"مناصرة" - Traduction Arabe en Turc

    • feminist
        
    • taraftarı
        
    • bir feministim
        
    Ama evdeki tek feminist annem değildi. TED لم تكن والدتي مناصرة لحقوق المرأة في منزلنا فحسب
    Katilleri ceza bile almıyor. Bugün pek çok batılı kadın için feminist diye adlandırılmak bir hakaret. TED بالنسبة لأغلب النساء في العالم الغربي اليوم أن تدعى امرأة بأنها مناصرة لحقوق المرأة عبارة عن إساءة وسب لها
    Ancak o zamanlar, feminist olduğumu ortaya attığımda insanların kullandığı tondan dolayı endişeleniyordum. TED ولكن في ذلك الوقت، ركزت على النبرة التي يستخدمها الناس عندما كانوا يفترضون أني قد أكون مناصرة للنساء.
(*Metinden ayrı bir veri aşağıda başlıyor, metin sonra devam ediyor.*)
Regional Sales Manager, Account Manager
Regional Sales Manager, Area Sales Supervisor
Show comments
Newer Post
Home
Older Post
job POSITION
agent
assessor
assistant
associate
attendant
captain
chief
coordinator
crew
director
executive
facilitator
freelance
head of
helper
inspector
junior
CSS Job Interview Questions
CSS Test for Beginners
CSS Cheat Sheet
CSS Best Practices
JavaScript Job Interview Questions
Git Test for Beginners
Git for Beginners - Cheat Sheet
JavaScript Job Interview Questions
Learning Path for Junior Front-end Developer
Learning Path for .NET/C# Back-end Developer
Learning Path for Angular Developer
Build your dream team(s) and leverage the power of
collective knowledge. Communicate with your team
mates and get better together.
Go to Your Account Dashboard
    Sevgilinin Pistons taraftarı olduğunu bilmiyordum. Open Subtitles لم أعلم أن خليلتك مناصرة لفريق "البيستونز"
    Artık sevgilim olduğuna göre Bulls taraftarı olman lazım. Open Subtitles أنت خليلتي الآن لذا عليك أن تكوني مناصرة لفريق "البولز"
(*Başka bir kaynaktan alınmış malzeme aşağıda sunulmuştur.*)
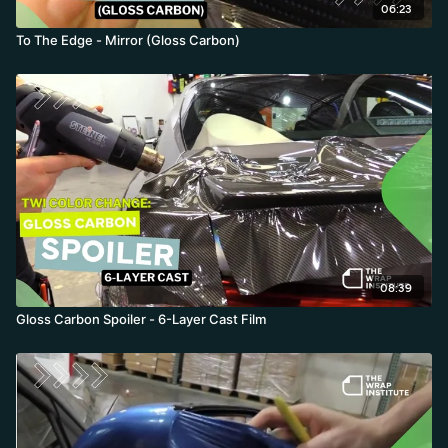
06:23
To The Edge - Mirror (Gloss Carbon)
08:39
Gloss Carbon Spoiler - 6-Layer Cast Film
    Ben bir feministim, ama oldukça kötüsü. TED أنا مناصرة للنساء، ولكن مناصرة سيئة.
    feminist etiketi bir suçlamaydı, bir "F" kelimesiydi ve hoş olmayanı. TED وقد كان وصف مناصرة للنساء يعتبر اتهامًا، فقد كانت كلمة محظورة، ولم تكن لطيفة.
    Yaşlandıkça, gerçekten bir feminist olduğumu kabul etmeye başladım ve gururluydum da. TED وعندما كبرتُ، بدأت قبول أني مناصرة فعلًا للنساء، ومناصرة فخورة.
    Zaman geçtikten sonra, kültür eleştirmenleri Beyoncé'nin gerçekten feminist olup olmadığını sonu gelmez bir şekilde tartışmaya başladılar. TED عندما تتلاشى اللحظة والنقد الثقافي يبدأ المناقشة التي لا تنتهي بخصوص إن كانت بيونسيه مناصرة للمرأة أم لا.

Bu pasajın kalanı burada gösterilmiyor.